エリザベートの周囲あちらこちらで戦闘が白熱するなか。
後ろからこっそり迫っている影があった。
それは光る箒に乗りつつ、光学迷彩を使用して隠れるナナ・ノルデン(なな・のるでん)とズィーベン・ズューデン(ずぃーべん・ずゅーでん)。
そして木に身を隠しながら回りこんでいる三船 敬一(みふね・けいいち)である。
「どこも凄い戦いのようですね」
「まあ、相手はあの校長の味方するくらいの人達だもん。一筋縄じゃいかないよ」
「ともかく、俺たちは俺たちにできることをしないとな」
ひそひそと話しながら忍び寄る三人であったが、
「っと、これ以上は近づかせないよ〜」
という警告が聞こえたかと思うと、ナナとズィーベンめがけて天のいかづちが放たれた。
ふたりはすばやく動き雷からは回避したものの、結局箒からは投げ出され軽く地面を転がることとなった。

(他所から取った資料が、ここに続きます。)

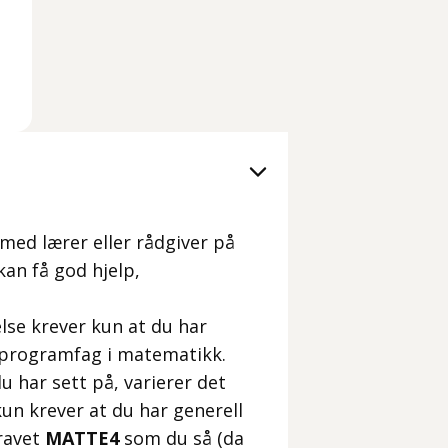
 med lærer eller rådgiver på
kan få god hjelp,
lse krever kun at du har
t programfag i matematikk.
 har sett på, varierer det
kun krever at du har generell
ravet
MATTE4
som du så (da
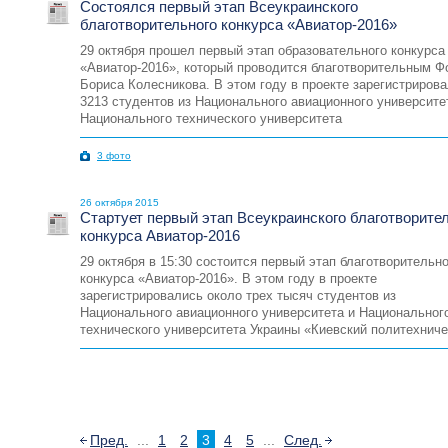
Состоялся первый этап Всеукраинского
благотворительного конкурса «Авиатор-2016»
29 октября прошел первый этап образовательного конкурса
«Авиатор-2016», который проводится благотворительным 
Бориса Колесникова. В этом году в проекте зарегистриров
3213 студентов из Национального авиационного университе
Национального технического университета
3 фото
26 октября 2015
Стартует первый этап Всеукраинского благотворите
конкурса Авиатор-2016
29 октября в 15:30 состоится первый этап благотворительн
конкурса «Авиатор-2016». В этом году в проекте
зарегистрировались около трех тысяч студентов из
Национального авиационного университета и Национальног
технического университета Украины «Киевский политехнич
Пред.
...
1
2
3
4
5
...
След.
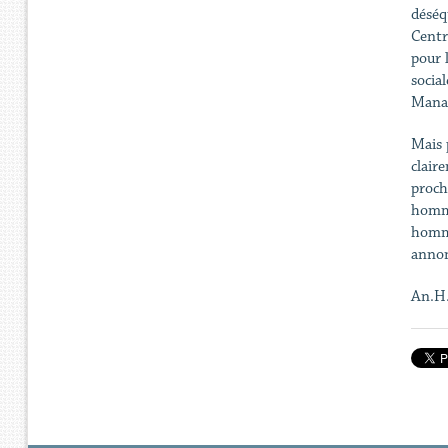
déséq
Centr
pour 
socia
Manag
Mais 
clair
proch
homme
homme
annon
An.H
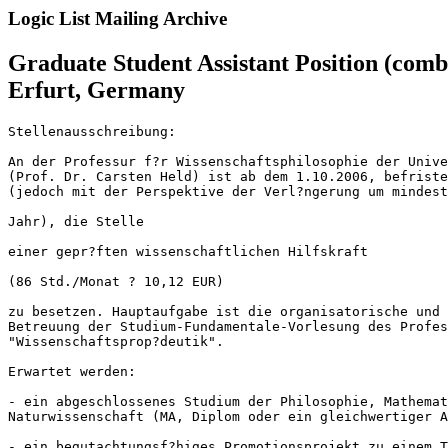
Logic List Mailing Archive
Graduate Student Assistant Position (comb
Erfurt, Germany
Stellenausschreibung:

An der Professur f?r Wissenschaftsphilosophie der Unive
(Prof. Dr. Carsten Held) ist ab dem 1.10.2006, befriste
(jedoch mit der Perspektive der Verl?ngerung um mindest
Jahr), die Stelle

einer gepr?ften wissenschaftlichen Hilfskraft

(86 Std./Monat ? 10,12 EUR)

zu besetzen. Hauptaufgabe ist die organisatorische und 
Betreuung der Studium-Fundamentale-Vorlesung des Profes
"Wissenschaftsprop?deutik".

Erwartet werden:

- ein abgeschlossenes Studium der Philosophie, Mathemat
Naturwissenschaft (MA, Diplom oder ein gleichwertiger A
- ein begutachtungsf?higes Promotionsprojekt zu einem T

「エリザベートちゃんの味方は、私もいるんですからぁ。忘れてもらっちゃ困りますよ〜」
にこりと笑うその相手は、いつの間にかこっちに移動していた明日香だった。
「ボクらの相手は校長なんだから、どいてよね!」
攻撃を続けられる前にとばかりに、ズィーベンは光術で目眩ましをくらわせる。
しかし明日香は見えないながらも、周囲一帯にまとめてファイアストームを放ってきて。
それに今度は氷術で氷の盾を作り、後ろを守る姿勢をとるズィーベン。
互いに熾烈な攻防が繰り広げられんとするなか、
そこに突如誰かが場に飛び込んできた。
いや。正確には飛ばされてきた、が正しかった。
「!?」
飛ばされたのは雷術かなにかでやられたらしい、気絶した水神樹であった。
「あぁ、そっちにも敵はいたんですねぇ」
間延びした声がかけられる。
やったのは他の誰でもなく、森の中よりこちらに近づいてきたエリザベートであった。
このとき、既にナナと敬一は動いていた。
明日香をズィーベンがひきつけている間に、とっくに回りこんでいたのである。
(参ります!)(もらった……!)
ナナは背後から栄光の刀で轟雷閃を繰り出し。
敬一は死角から突撃してショットガンを腰のあたりに押し付けた。
ふたりの攻撃をもろに身体で受け止めたエリザベートは、50メートルの巨体をぐらりと揺らせたものの。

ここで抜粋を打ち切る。